Alain Deraspe n’est pas eu fier de la compétition que son groupe a réussi à développer au cours des derniers mois et qui s’étirera jusqu’au 21 mars.

«On s’est toujours dit que les gens avaient besoin de bouger. Ça fait un an qu’on essaie quelque chose, qu’on doit l’annuler, qu’on développe autre chose. Nous avons mis pas mal de temps à réfléchir à une formule qui pourrait fonctionner et je pense que celle-ci tient la route. Nous avons eu l’accord de la Direction de santé publique de la Capitale-Nationale, on nous a même félicités pour notre concept», disait l’organisateur du Grand Yéti, lundi.

Ça mange quoi dans un hiver de pandémie, un Grand Yéti, demanderez-vous?

Il s’agit d’un défi sportif individuel extérieur chronométré sur des parcours de fatbike et de raquettes. Les départs se font tous les dimanches, entre 7h et 9h30, au centre E47 de Lac-Delage. À la fin de l’aventure, environ 600 participants auront pris les départs effectués aux cinq minutes, ce qui évite que les gens se croisent sur les deux parcours. Il en coûte 15$ par personne pour s’inscrire sur le site grandyeti.com.

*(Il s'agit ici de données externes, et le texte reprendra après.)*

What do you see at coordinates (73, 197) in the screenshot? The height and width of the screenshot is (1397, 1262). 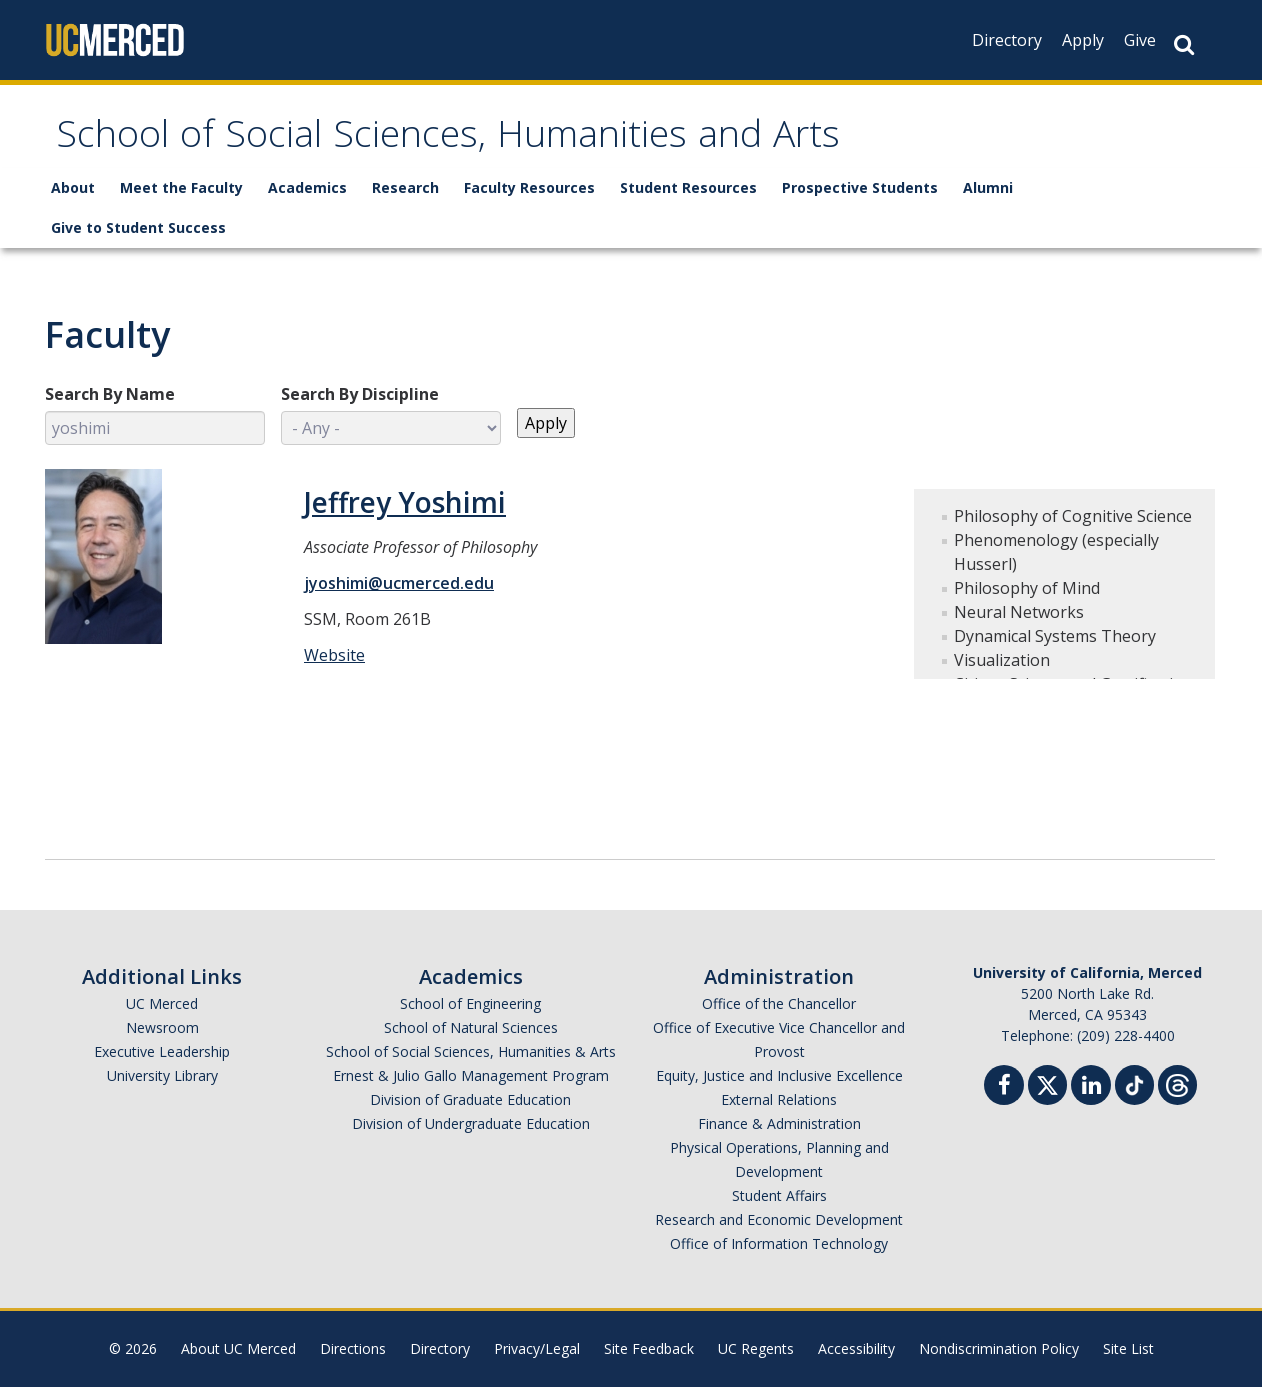 I see `About` at bounding box center [73, 197].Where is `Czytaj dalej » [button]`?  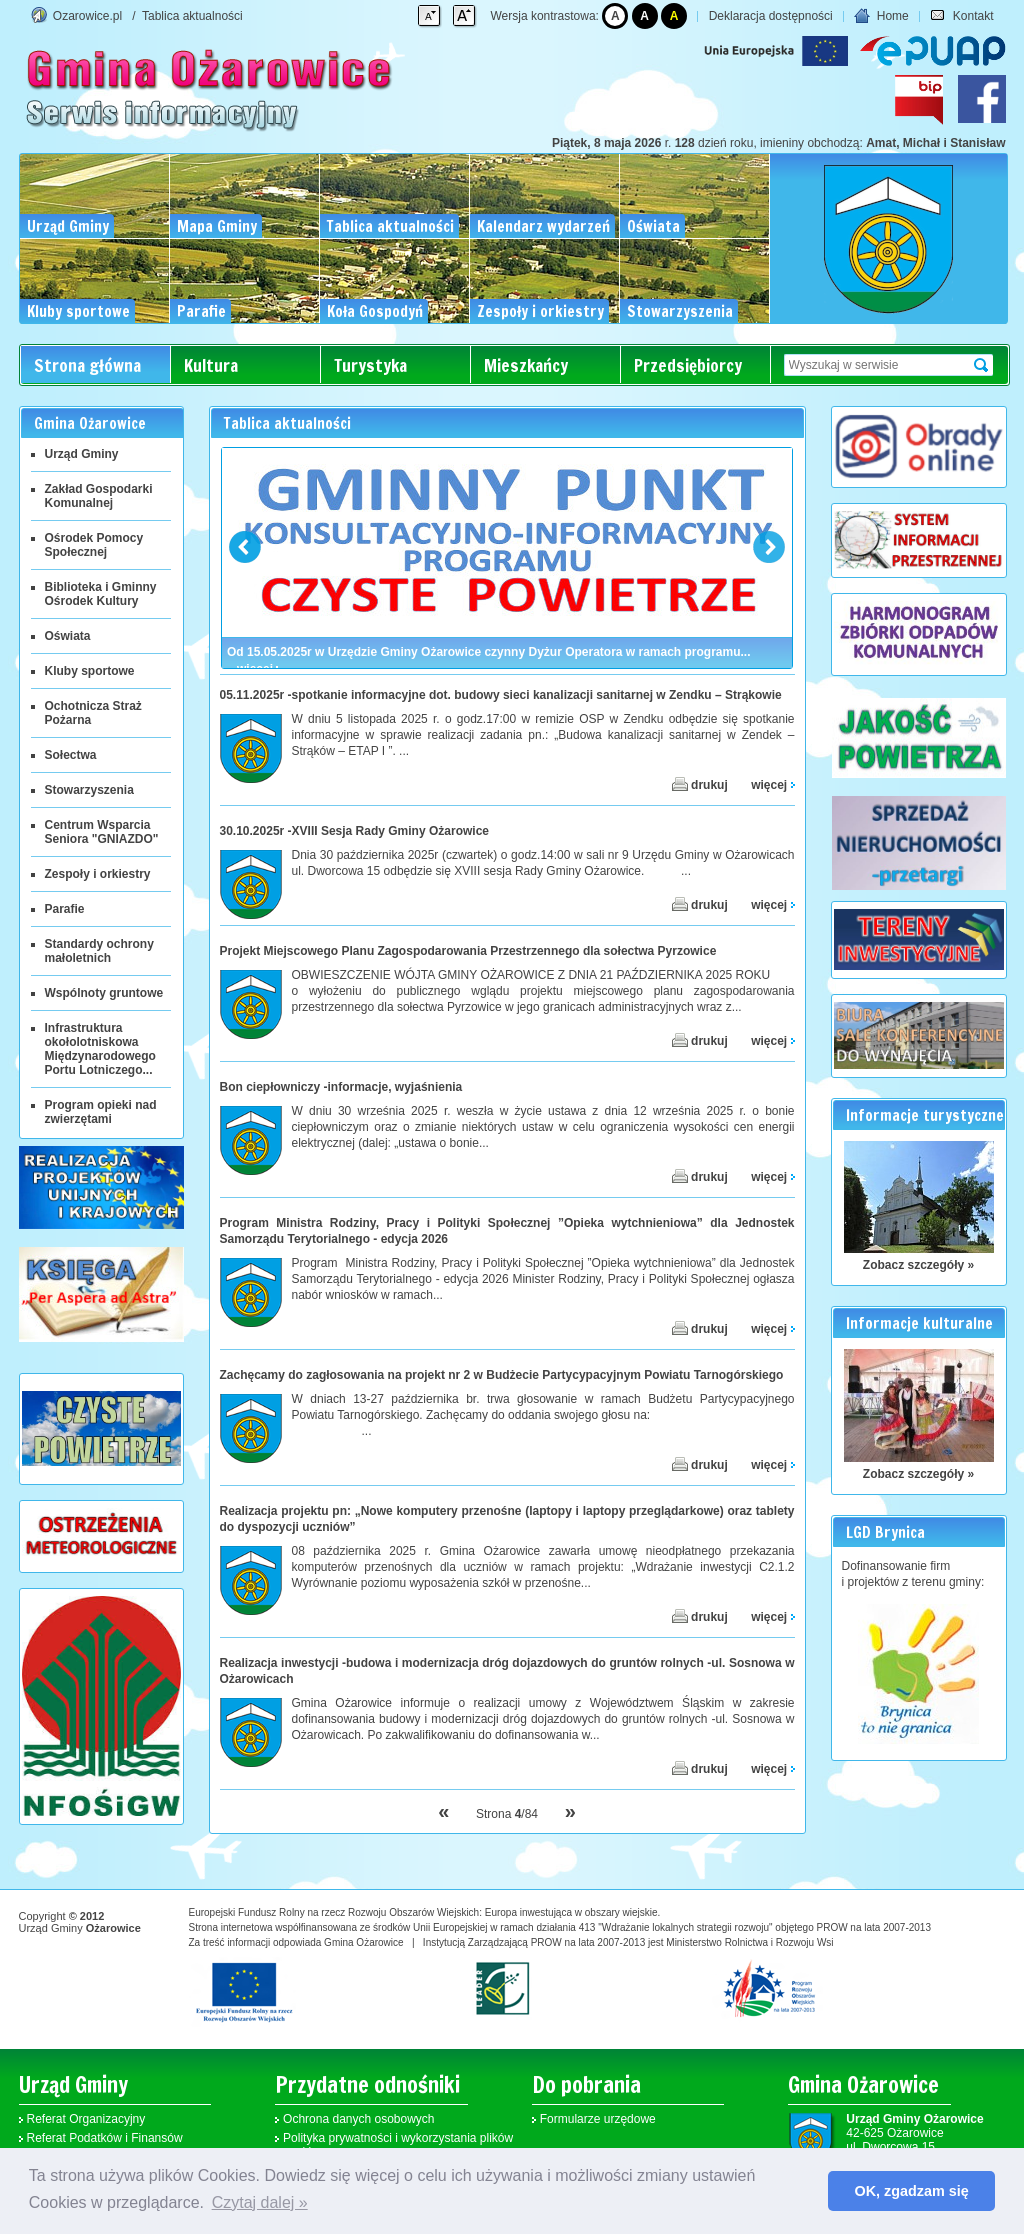
Czytaj dalej » [button] is located at coordinates (260, 2202).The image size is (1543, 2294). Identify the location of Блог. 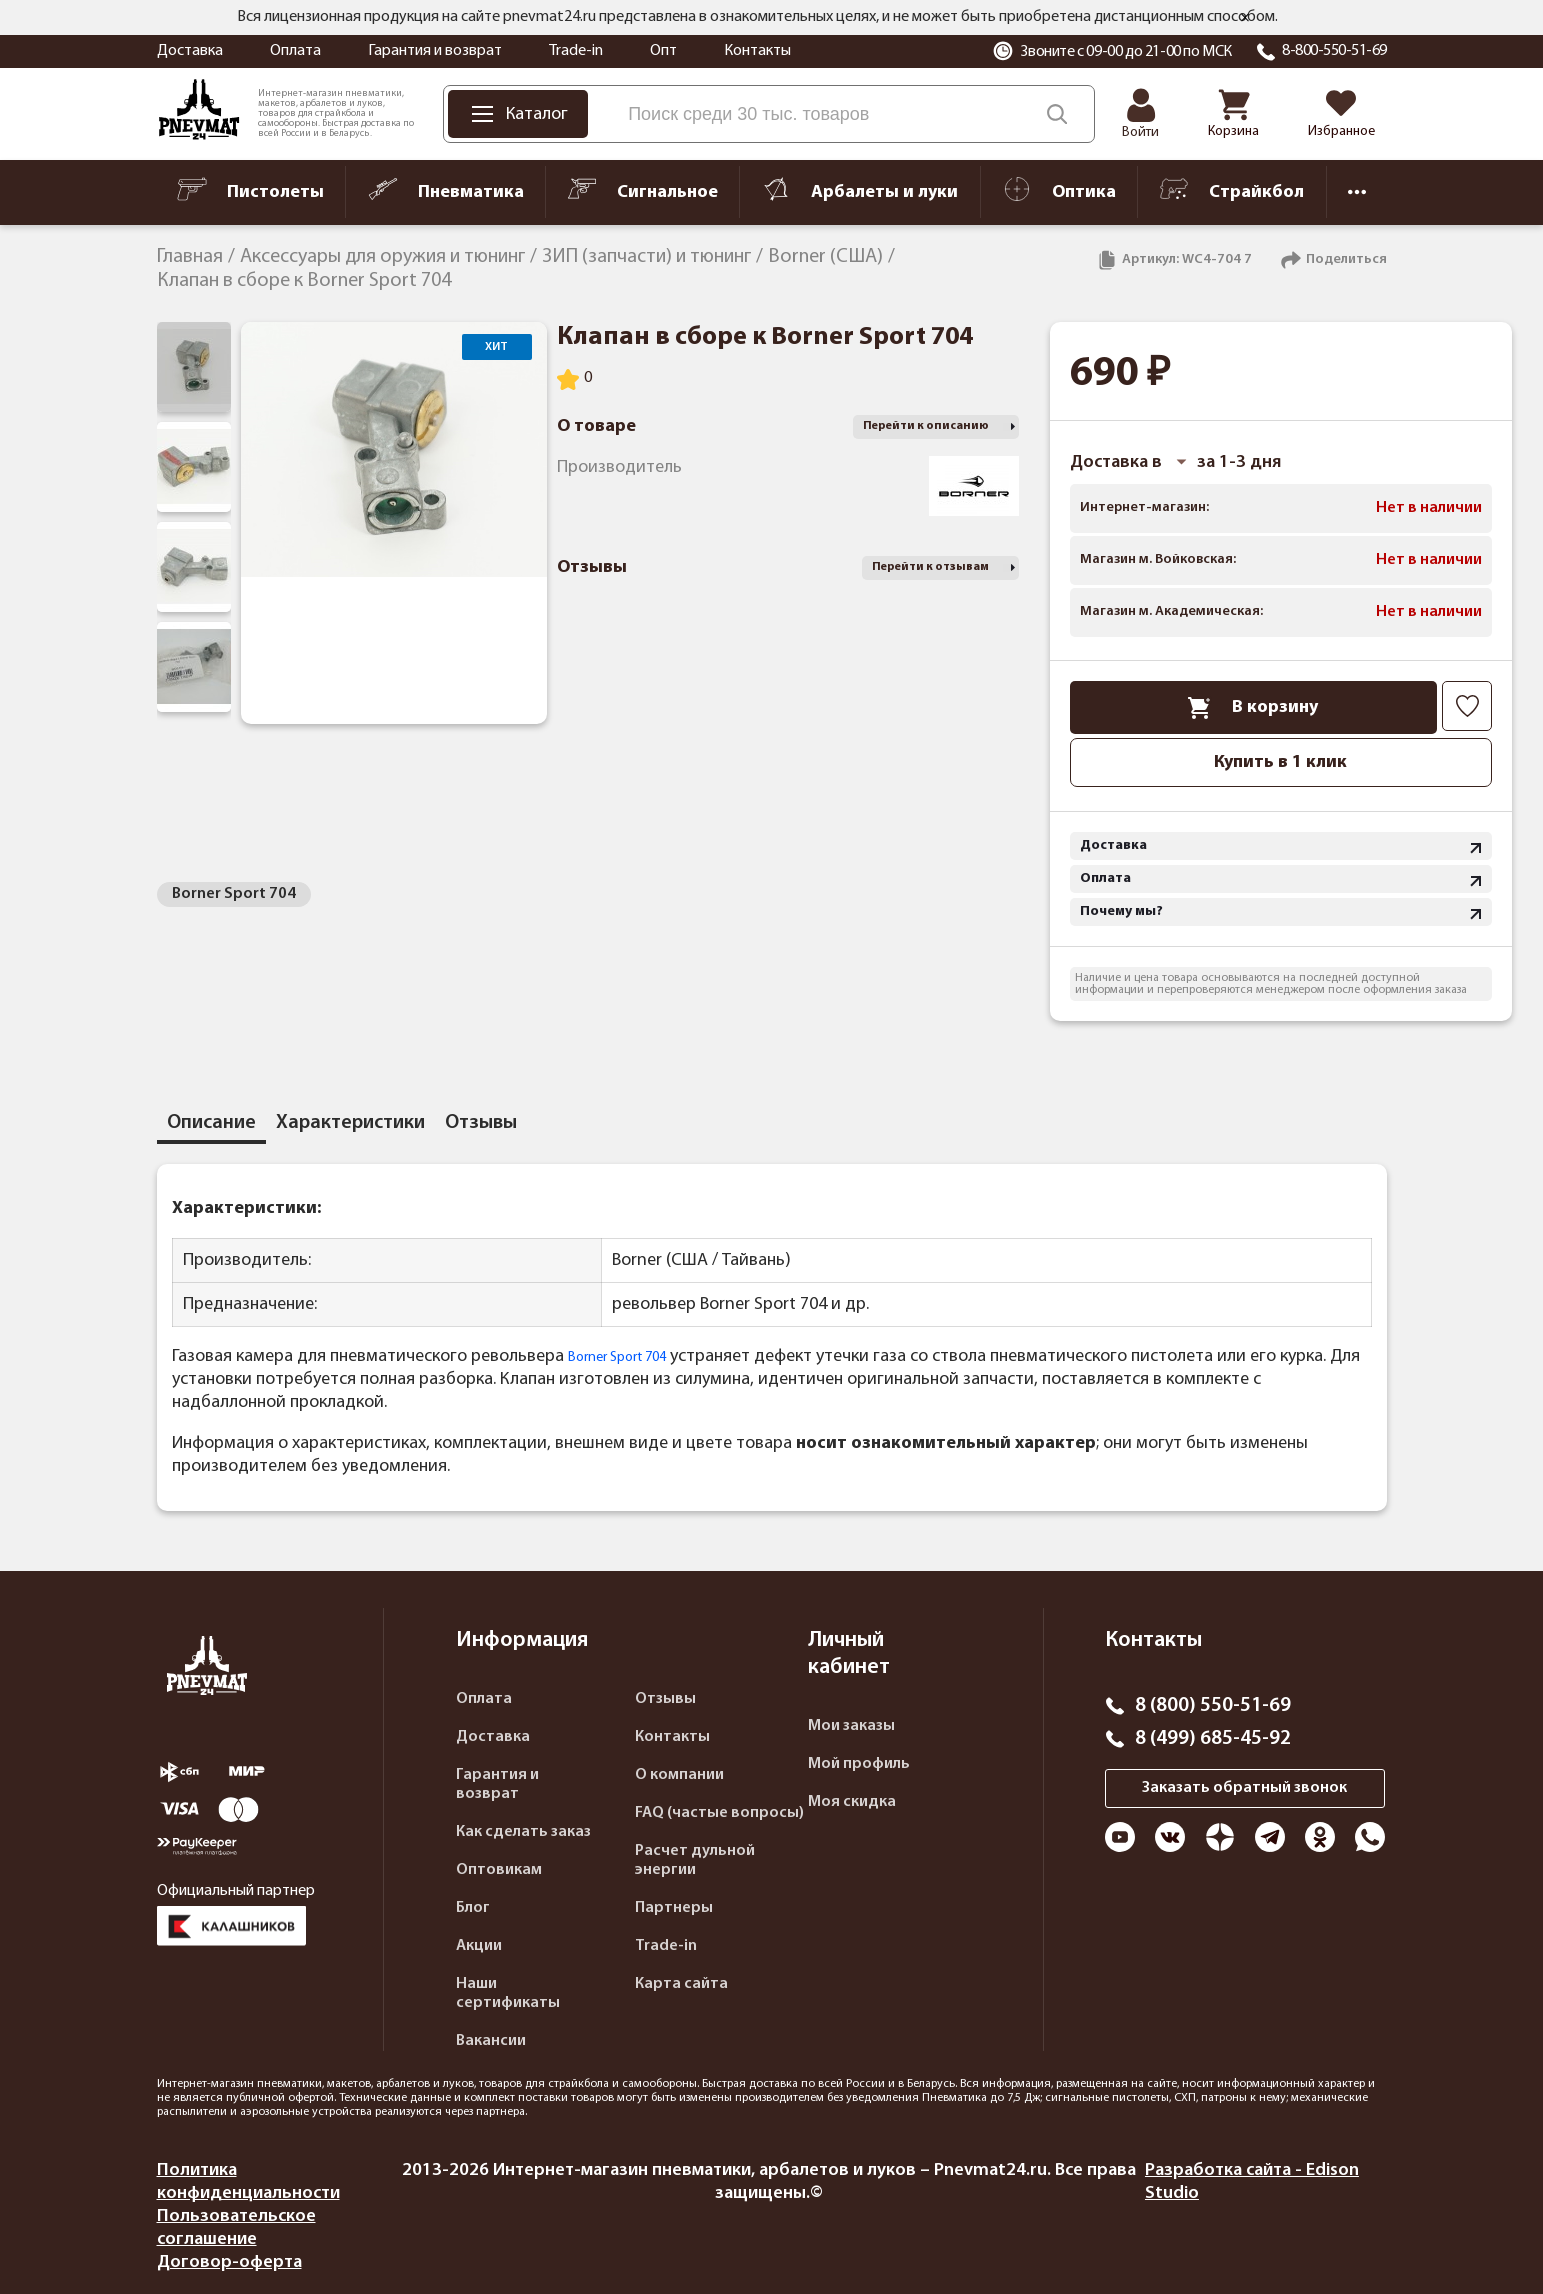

«Il s’agit du seul événement grand public de sport d’endurance qui roule, présentement. Pour nous, ça fait du bien de l’organiser et d’offrir quelque chose aux gens. Ça part le bal pour 2021», disait celui dont l’équipe a développé son savoir-faire depuis trois semaines et qui se dit prêt à accueillir plus de monde au cours des prochaines semaines.

Alain Deraspe n’est pas eu fier de la compétition que son groupe a réussi à développer au cours des derniers mois et qui s’étirera jusqu’au 21 mars.

Le Grand Yéti consiste à trois défis, soit le Grôpneus (8,5 km de parcours de fatbike de facile à intermédiaire), le Grôpiés (8,5 km de raquettes de niveau difficile à très difficile) et le Grôbiné (combiné des deux précédents avec possibilité de les faire le même jour ou sur deux journées différentes).

«On peut avoir 50 personnes par jour selon notre formule, et personne ne croise personne avec nos départs en alternance. Il y a un classement selon les temps que chacun fait, mais il est aussi possible de participer pour le plaisir et pas seulement pour la compétition», précise-t-il.

Jusqu’à présent, la marque à battre en fatbike est d’environ 24 minutes et de 54 minutes en raquettes. Quelqu’un a fait la distance en raquettes en plus de deux heures, comme quoi l’activité est ouverte à tous. Une flotte de vélos et de raquettes est disponible en location, pour ceux qui n’auraient pas leur équipement.

«Le Grand Yéti, c’est carrément un nouvel événement développé pendant la pandémie. On avait vraiment le goût de faire quelque chose, histoire de repartir la machine après plusieurs mois d’arrêt. On ne sait pas où ça va nous mener, peut-être qu’on pourrait le prolonger au-delà du 21 mars, on ne sait pas ce que l’avenir nous réserve, ces temps-ci.»

Pour ce qui est du triathlon XTERRA, annulé en 2020, Deraspe espère pouvoir tenir les trois rendez-vous au Québec, en 2021. «On était en voie de doubler notre nombre de participants en 2020, on espère bien pouvoir revenir en force en 2021. En tout cas, si la pandémie a eu un effet positif pour nous, c’est qu’on a eu le temps de développer le parcours de raquettes, ce qu’on n’aurait pas pu faire avec l’organisation de nos événements. Je pense qu’on y a mis 600 heures de travail.»